The comments of one white American lieutenant shows the extent of the attitudes they held:

One thing I noticed here and which I don’t like is the fact that the English don’t draw any color line. The English must be pretty ignorant. I can’t see how a white girl could associate with a negro.

This kind of opinion is chillingly reminiscent to what we might hear from those like the National Front or the English Defence League, but such strict separatist views have never been the consensus of the British public as a whole. Britain was confused about how the Americans could be so intent on fighting Hitler’s racist fascism, but maintain segregation themselves.

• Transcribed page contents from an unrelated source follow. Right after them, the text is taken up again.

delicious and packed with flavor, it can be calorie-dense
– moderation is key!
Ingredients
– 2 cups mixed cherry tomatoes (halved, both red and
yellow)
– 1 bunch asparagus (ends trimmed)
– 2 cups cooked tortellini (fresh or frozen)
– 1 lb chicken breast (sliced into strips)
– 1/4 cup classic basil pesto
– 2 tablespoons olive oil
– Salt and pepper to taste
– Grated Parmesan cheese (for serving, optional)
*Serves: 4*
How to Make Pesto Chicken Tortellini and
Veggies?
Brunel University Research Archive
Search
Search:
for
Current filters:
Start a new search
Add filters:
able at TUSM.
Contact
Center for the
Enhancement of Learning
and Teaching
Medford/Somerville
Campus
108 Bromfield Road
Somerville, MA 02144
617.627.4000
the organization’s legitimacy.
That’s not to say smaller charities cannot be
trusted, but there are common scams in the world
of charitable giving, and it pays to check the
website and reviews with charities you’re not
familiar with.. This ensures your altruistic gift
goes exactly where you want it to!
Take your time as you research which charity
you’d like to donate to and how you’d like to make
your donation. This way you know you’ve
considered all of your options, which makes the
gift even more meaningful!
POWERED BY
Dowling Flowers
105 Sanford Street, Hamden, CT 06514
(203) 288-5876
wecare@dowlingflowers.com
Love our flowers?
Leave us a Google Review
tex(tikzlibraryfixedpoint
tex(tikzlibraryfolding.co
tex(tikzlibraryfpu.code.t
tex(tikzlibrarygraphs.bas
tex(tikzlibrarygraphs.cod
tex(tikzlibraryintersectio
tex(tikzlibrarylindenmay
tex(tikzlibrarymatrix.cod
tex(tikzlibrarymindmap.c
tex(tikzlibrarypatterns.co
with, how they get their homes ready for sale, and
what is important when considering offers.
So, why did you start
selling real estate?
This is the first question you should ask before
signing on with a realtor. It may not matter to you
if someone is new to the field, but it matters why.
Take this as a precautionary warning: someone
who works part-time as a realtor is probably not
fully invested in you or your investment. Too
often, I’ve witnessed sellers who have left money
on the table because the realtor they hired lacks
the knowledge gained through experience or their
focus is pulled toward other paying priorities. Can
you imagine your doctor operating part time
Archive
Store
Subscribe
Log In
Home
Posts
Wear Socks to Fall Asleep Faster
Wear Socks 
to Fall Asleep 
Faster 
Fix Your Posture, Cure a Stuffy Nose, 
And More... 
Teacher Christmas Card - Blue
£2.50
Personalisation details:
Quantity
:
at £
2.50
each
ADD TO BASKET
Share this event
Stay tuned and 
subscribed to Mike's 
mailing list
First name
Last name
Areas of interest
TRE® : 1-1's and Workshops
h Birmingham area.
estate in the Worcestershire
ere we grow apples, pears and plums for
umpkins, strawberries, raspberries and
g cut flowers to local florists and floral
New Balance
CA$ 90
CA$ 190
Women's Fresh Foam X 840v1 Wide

In 1943, near Bamber Bridge in Lancashire, a scuffle broke out after a group of white military policemen tried to prevent black GIs from entering a pub. This led to a huge fight with the GIs and locals against the military policemen, in which seven men were seriously injured by bullets and broken bottles and one was killed. The incident was later coined the Battle of Bamber Bridge. As a result, 32 black servicemen were court-martialled (sent to military court), while the white participants were only reprimanded.

However, the key here is that the white locals of this small village decided to side with the black soldiers rather than the white ones – they just couldn’t accept the idea that those who were white could treat their black counterparts with such rampant racism.  It is reported that in response to the white soldiers’ demands for segregation, the local pubs in Bamber Bridge posted signs in their windows saying Black Troops Only.

Walter White, an African American civil rights activist, said many black soldiers had, in England, ‘their first experience in being treated as normal human beings and friends by white people.’

There was a certain amount of resentment among British servicemen about the black GIs because they suddenly had to compete for female attention with muscular, charismatic, and well-paid Americans. But there is little evidence that this bitterness descended into genuine hatred except for a few exceptions.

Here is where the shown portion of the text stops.